Top 10 Most Famous Trees in Asia

Trees hold enormous cultural and historical significance across many Asian countries, not least for their prevalence in mythology. You need think only of the special social significance of the yearly Cherry Blossom season in Japan or of pine trees (sōng​shù) in Chinese paintings to understand their deep seated relevance to cultural life. Yet trees also provide very real, physical symbols close to the heart of Asia. Here we list the 10 most famous real trees on the world’s largest continent.

10. The Great Banyan


Biswarup Ganguly/wikicommons

Located in the botanic gardens of Shibpur just outside of Kolkata, India, The Great Banyan is a large Indian banyan tree well over 250 years old. Made up of many sprawling aerial roots, the tree occupies an area of 18,918 square metres.

9. Jaya Sri Maha Bodhi

This sacred fig tree found in Mahamewna Gardens, Sri Lanka, is immensely special. It is said to be one of the original branches under which Buddha attained enlightenment. Planted in 288 BC, it is also the oldest human-planted tree on earth.


8. Hibakujumoku

Hibakujumoku means survivor tree and it is used to reference many trees which survived the atomic bombing of Hiroshima. Comprising numerous species, each tree is well signposted for tourists to contemplate and remember.

7. Jōmon Sugi


Chris 73 / Wikimedia Commons

Located in Yakushuma, Japan, Jōmon Sugi is the oldest cryptomeria tree on the Ōsumi Islands, estimated at somewhere between 2,170 to 7,200 years of age. It takes its name from the Jōmon period of Japan’s prehistory. The tree holds a significant place in Japan’s postwar history as a symbol of forest protection.

6. Tree of Life

This particular tree is a Prosopis cineraria found in the Arabian Desert within Bahrain. The tree is considered something of a miracle in religious traditions for its ability to survive without immediate water. Legend has it that the tree stands at the original spot of the Garden of Eden.

5. Thimmamma Marrimanu

This banyan tree found in Anantapur, India, covers an impressive 19,107 square metres, making it the largest tree in the world. It holds great religious significance and is said to bless childless couples with offspring.

4. Chankiri Tree

Michael Darter /wikicommons

Morbidly known as the killing tree, this tree is the infamous spot of many child murders as performed by the Khmer Rouge. It is located in one of the Killing Fields of Phnom Penh, Cambodia, and remains in remembrance of the nation’s dark past.

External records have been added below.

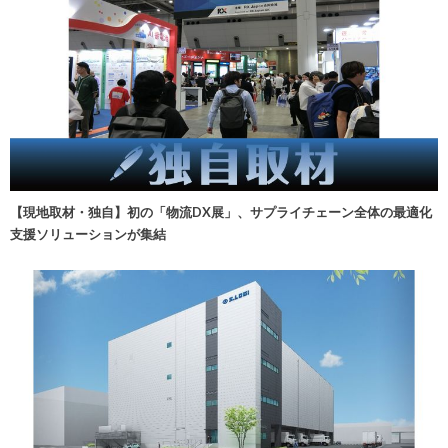
【現地取材・独自】初の「物流DX展」、サプライチェーン全体の最適化
支援ソリューションが集結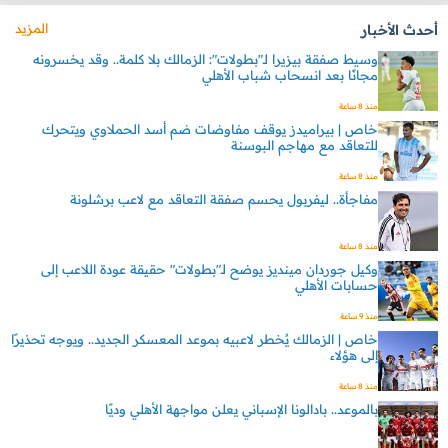
المزيد
أحدث الأخبار
وسيط صفقة بيزيرا لـ"بطولات": الزمالك بلا كلمة.. وقد يخسرونه
مجانًا بعد انسحاب شباب الأهلي
منذ 8 ساعة
خاص | بيراميدز يوقف مفاوضات ضم أسد الحملاوي ويتحرك
للتعاقد مع مهاجم البوسنة
منذ 8 ساعة
مفاجأة.. ليفربول يحسم صفقة التعاقد مع لاعب برشلونة
منذ 8 ساعة
وكيل جوردان مينديز يوضح لـ"بطولات" حقيقة عودة اللاعب إلى
حسابات الأهلي
منذ 9 ساعة
خاص | الزمالك يُخطر لاعبيه بموعد المعسكر الجديد.. ويوجه تحذيرًا
إلى هؤلاء
منذ 8 ساعة
بالموعد.. بادالونا الإسباني يعلن مواجهة الأهلي وديًا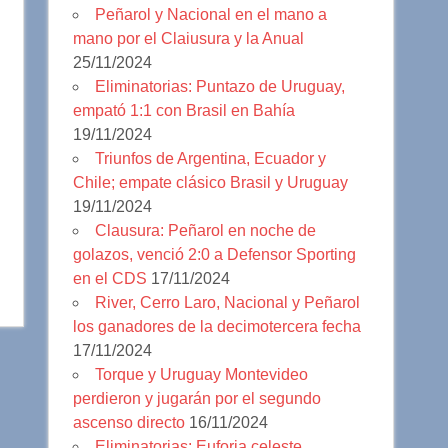
Peñarol y Nacional en el mano a
mano por el Claiusura y la Anual
25/11/2024
Eliminatorias: Puntazo de Uruguay,
empató 1:1 con Brasil en Bahía
19/11/2024
Triunfos de Argentina, Ecuador y
Chile; empate clásico Brasil y Uruguay
19/11/2024
Clausura: Peñarol en noche de
golazos, venció 2:0 a Defensor Sporting
en el CDS
17/11/2024
River, Cerro Laro, Nacional y Peñarol
los ganadores de la decimotercera fecha
17/11/2024
Torque y Uruguay Montevideo
perdieron y jugarán por el segundo
ascenso directo
16/11/2024
Eliminatorias: Euforia celeste,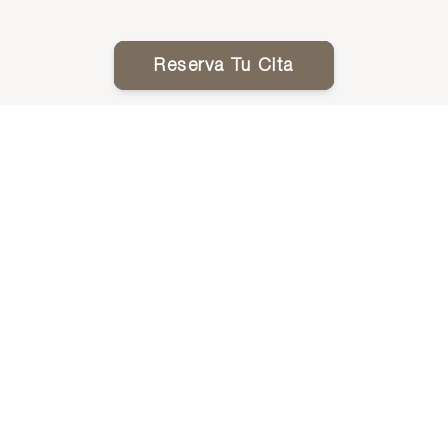
Reserva Tu Cita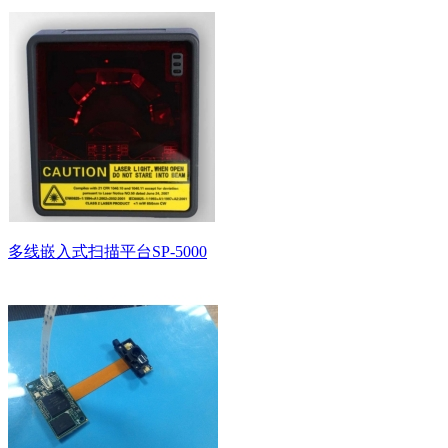
多线嵌入式扫描平台SP-5000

3. Big Banyan Tree (Dodda Alada Mara)

Unlike other banyan trees in India, the Big Banyan Tree has taken on the unusual appearance of being made up of multiple offshoots due to its main root suffering from disease. At 12,000 square metres, this tree attracts many tourists visiting the Bangalore region.

2. Bodhi Tree

The Bodhi Tree in Bodh Gaya, India, is a sacred fig tree. As a site of pilgrimage, the tree is the centrepiece of Mahabodi Temple. Although the exact age is unknown, it is revered by Buddhists as the meditation spot for Buddha.

1. Tree at Ta Prohm

The tree at Ta Pohm (Angkor) is magnificent and mesmerising because it appears to grow directly out from the 12th century ruins. As one of the most frequently visited tourist sites, the area is protected by UNESCO.